Stored records
--- --- ---

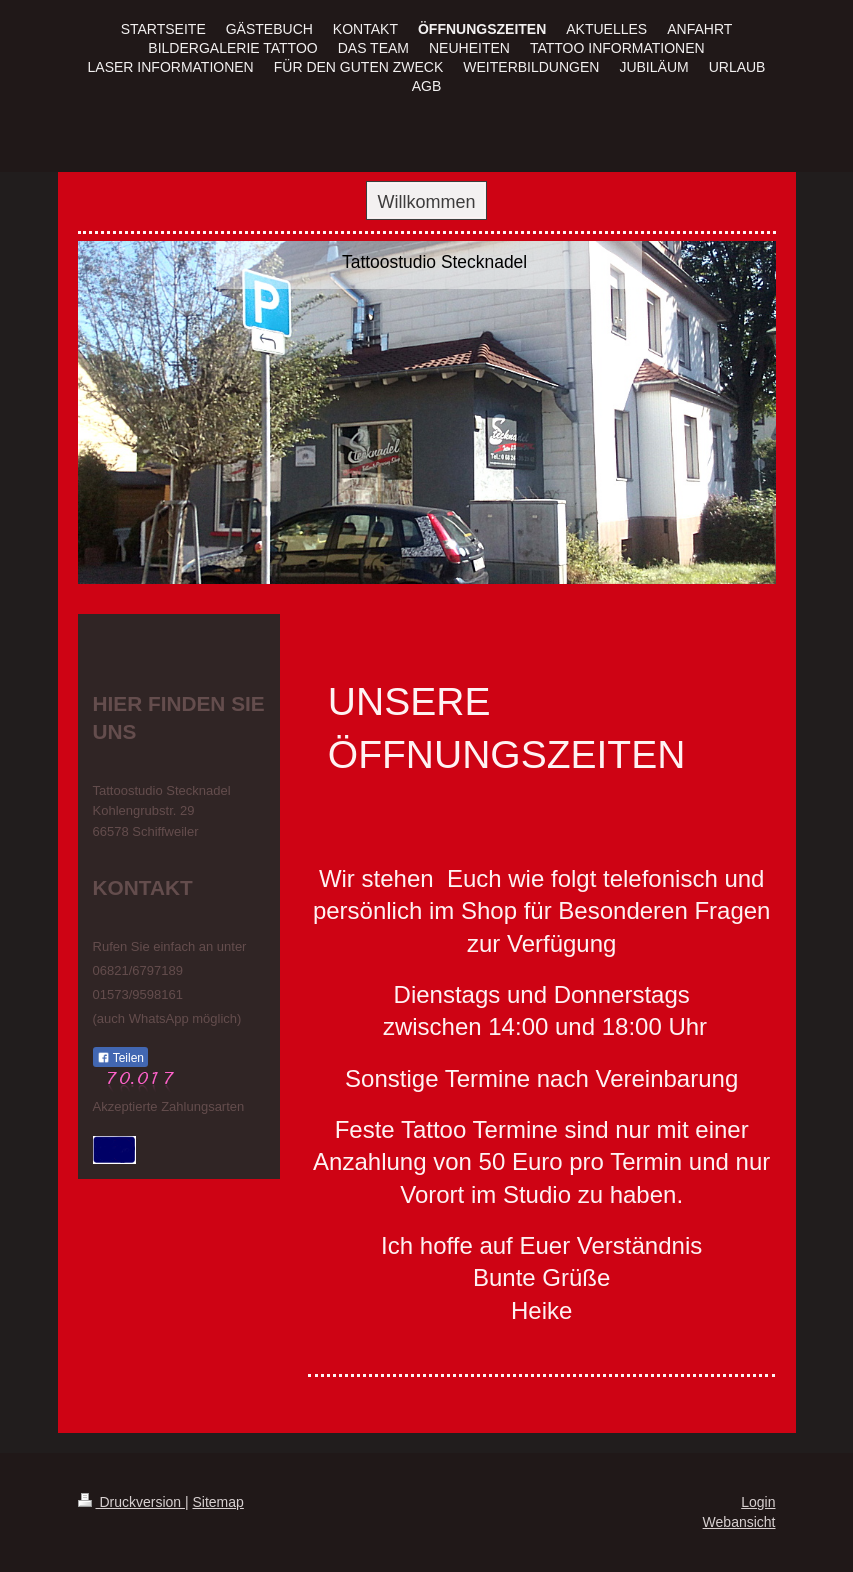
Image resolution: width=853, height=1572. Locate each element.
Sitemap (218, 1502)
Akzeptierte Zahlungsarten (169, 1106)
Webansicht (739, 1522)
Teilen (120, 1058)
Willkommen (426, 202)
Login (758, 1502)
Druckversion (131, 1502)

--- --- ---

_WORK ORDER_
Verbatim output of every entry above is required, though pictures are to be left out.

_WRITTEN SOLUTION_
Image resolution: width=853, height=1572. Locate each element.
Sitemap (218, 1502)
Akzeptierte Zahlungsarten (169, 1106)
Webansicht (739, 1522)
Teilen (120, 1058)
Willkommen (426, 202)
Login (758, 1502)
Druckversion (131, 1502)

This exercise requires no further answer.